All dates for this event occur in the past.

Bolz Hall Room 128
United States

Abstract

The last few years of living in pandemic times has forced many to reprioritize their values amidst their academic aspirations and/or pursuits. This session will stimulate an interactive dialogue addressing the need to disrupt the centering of Eurocentric ways of doing, knowing, being, and most relevant to this work, valuing in engineering education, and specifically, at the graduate level. Data from a national research project investigating the lived experiences of Black graduate students in engineering will demonstrate centering Blackness, through the adoption of Black Cultural Ethos and collectivistic values, as a necessary step in actualizing AntiraCisT engineering environments.

Biography

Headshot

Brooke C. Coley, Ph.D. is an Assistant Professor in Engineering at the Polytechnic School of the Ira A. Fulton Schools of Engineering at Arizona State University. She is Founding Executive Director of the Center for Research Advancing Racial Equity, Justice and Sociotechnical Innovation Centered in Engineering (RARE JUSTICE), a nexus of research and development serving to model what antiracism and equity in action look like across scholarship, education, workforce development, dissemination, and impact; and Principal Investigator of the Shifting Perceptions, Attitudes and Cultures in Engineering (SPACE) Lab, which aspires to elevate the experiences of marginalized populations, dismantle systemic injustices, and transform the way inclusion is cultivated in engineering.
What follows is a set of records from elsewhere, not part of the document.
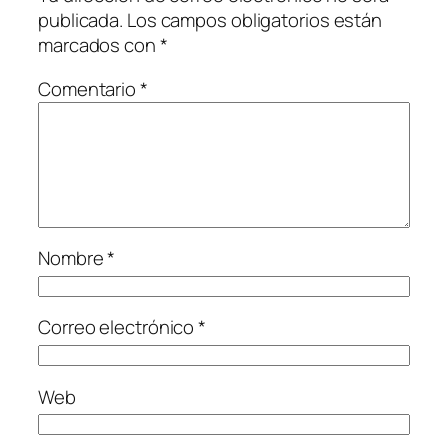
publicada.
Los campos obligatorios están
marcados con
*
Comentario
*
Nombre
*
Correo electrónico
*
Web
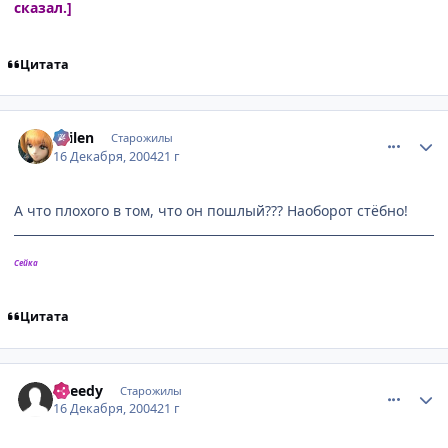
сказал.]
Цитата
comment_192621
Статистика автора
Sailen
Старожилы
16 Декабря, 2004
21 г
А что плохого в том, что он пошлый??? Наоборот стёбно!
Сейка
Цитата
comment_192650
Статистика автора
Speedy
Старожилы
16 Декабря, 2004
21 г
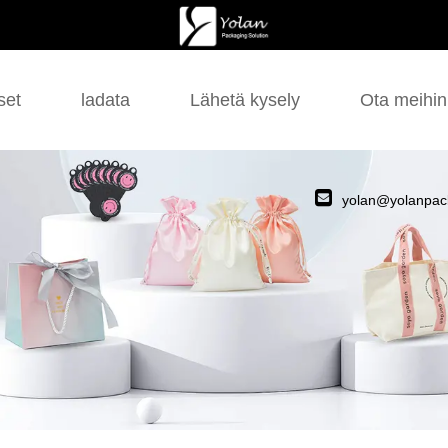
set
ladata
Lähetä kysely
Ota meihin
yolan@yolanpac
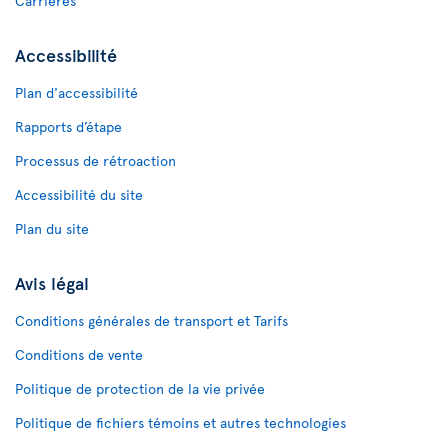
Carrières
Accessibilité
Plan d'accessibilité
Rapports d’étape
Processus de rétroaction
Accessibilité du site
Plan du site
Avis légal
Conditions générales de transport et Tarifs
Conditions de vente
Politique de protection de la vie privée
Politique de fichiers témoins et autres technologies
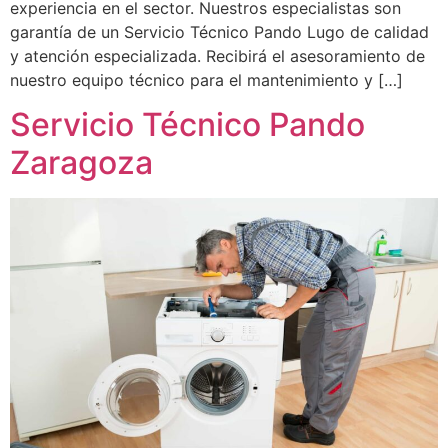
experiencia en el sector. Nuestros especialistas son
garantía de un Servicio Técnico Pando Lugo de calidad
y atención especializada. Recibirá el asesoramiento de
nuestro equipo técnico para el mantenimiento y […]
Servicio Técnico Pando
Zaragoza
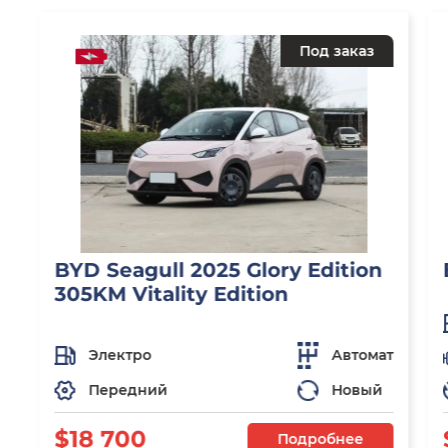
Под заказ
BYD Seagull 2025 Glory Edition
305KM Vitality Edition
Электро
Автомат
Передний
Новый
$18 700
Подробнее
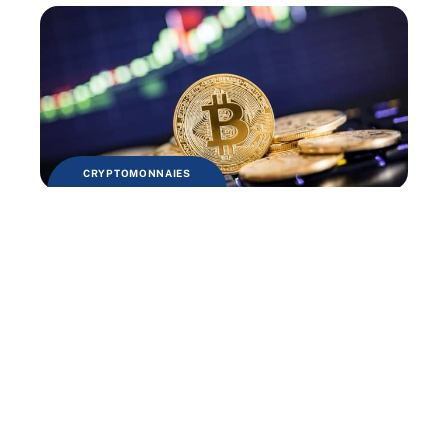
CRYPTOMONNAIES
Acheter du Bitcoin en 2021 : est-ce
toujours une bonne idée ?
Contact
Mentions légales
Sitemap
© 2025 | tecfinance.fr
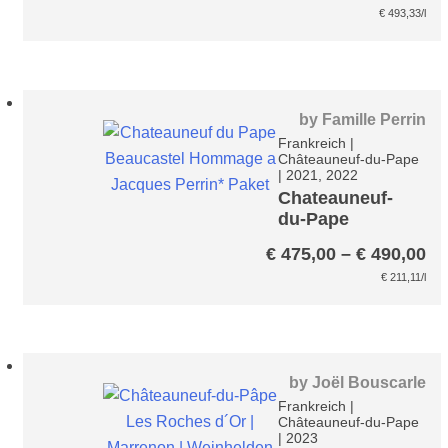
€
493,33
/l
by
Famille Perrin
Frankreich
|
Châteauneuf-du-Pape
|
2021, 2022
Chateauneuf-
du-Pape
Beaucastel
Pr
€
475,00
–
€
490,00
Hommage a
€ 
€
211,11
/l
Jacques
bi
Perrin* Paket
€ 
by
Joël Bouscarle
Frankreich
|
Châteauneuf-du-Pape
|
2023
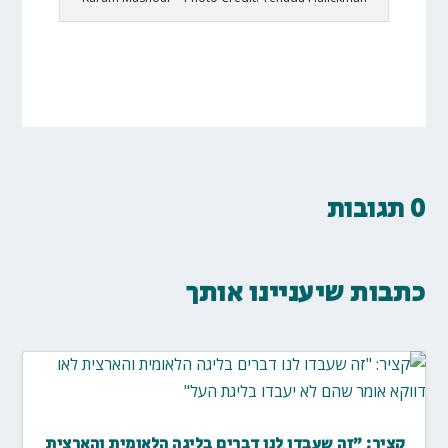
0 תגובות
כתבות שיעניינו אותך
קציר: "זה שעבדו לנו דברים בליגה הלאומית והארצית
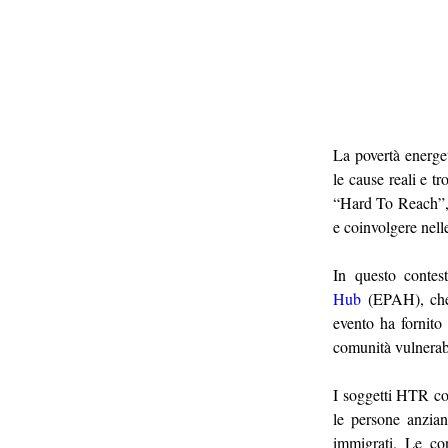
La povertà energet
le cause reali e tr
“Hard To Reach”, o
e coinvolgere nell
In questo contes
Hub
 (EPAH), che 
evento ha fornito 
comunità vulnerabi
I soggetti HTR co
le persone anziane
immigrati. Le con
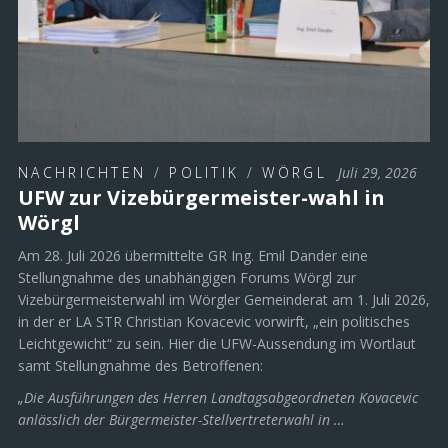
NACHRICHTEN
/
POLITIK
/
WÖRGL
Juli 29, 2026
UFW zur Vizebürgermeister-wahl in
Wörgl
Am 28. Juli 2026 übermittelte GR Ing. Emil Dander eine
Stellungnahme des unabhängigen Forums Wörgl zur
Vizebürgermeisterwahl im Wörgler Gemeinderat am 1. Juli 2026,
in der er LA STR Christian Kovacevic vorwirft, „ein politisches
Leichtgewicht“ zu sein. Hier die UFW-Aussendung im Wortlaut
samt Stellungnahme des Betroffenen:
„Die Ausführungen des Herren Landtagsabgeordneten Kovacevic
anlässlich der Bürgermeister-Stellvertreterwahl in …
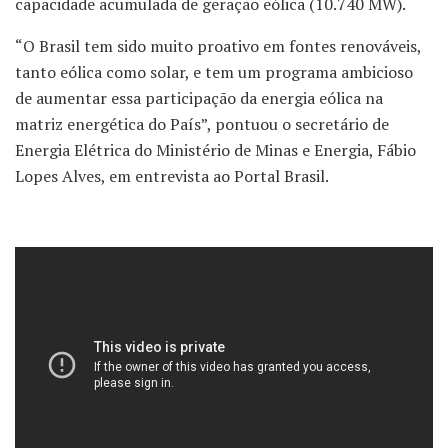
capacidade acumulada de geração eólica (10.740 MW).
“O Brasil tem sido muito proativo em fontes renováveis,
tanto eólica como solar, e tem um programa ambicioso
de aumentar essa participação da energia eólica na
matriz energética do País”, pontuou o secretário de
Energia Elétrica do Ministério de Minas e Energia, Fábio
Lopes Alves, em entrevista ao Portal Brasil.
Her active NSF-supported research focuses on three specific areas: the role of identity-related professional organizations in engineering student success (NSF# 1828659), understanding the dynamics between graduate student needs, faculty abilities and the impact on mental health and career trajectory decisions (NSF# 2100408) and creating pathways to engineering education research (NSF# 2051156). Dr. Coley’s video, The Extremophiles, a dissemination of her NSF PROSE Study was selected as a 2022 STEM For All Showcase Award Winner. Additionally, Dr. Coley received the 2021 Diversity and Inclusion Award from the Ira A. Fulton Schools of Engineering for her commitment to creating and fostering a diverse and inclusive environment. She holds a BS degree in Chemical Engineering from the University of Maryland Baltimore County where she became a Meyerhoff Scholar and a PhD in Bioengineering with a concentration in Biomechanics from the University of Pittsburgh. Prior to joining the Polytechnic School, Dr. Coley completed postdoctoral training at ASU in Engineering Education. She also served as the Associate Director for the Center for Diversity in Engineering at the University of Virginia and as an American Association for the Advancement of Science (AAAS), Science and Technology Policy Fellow at the National Science Foundation (NSF) for several years.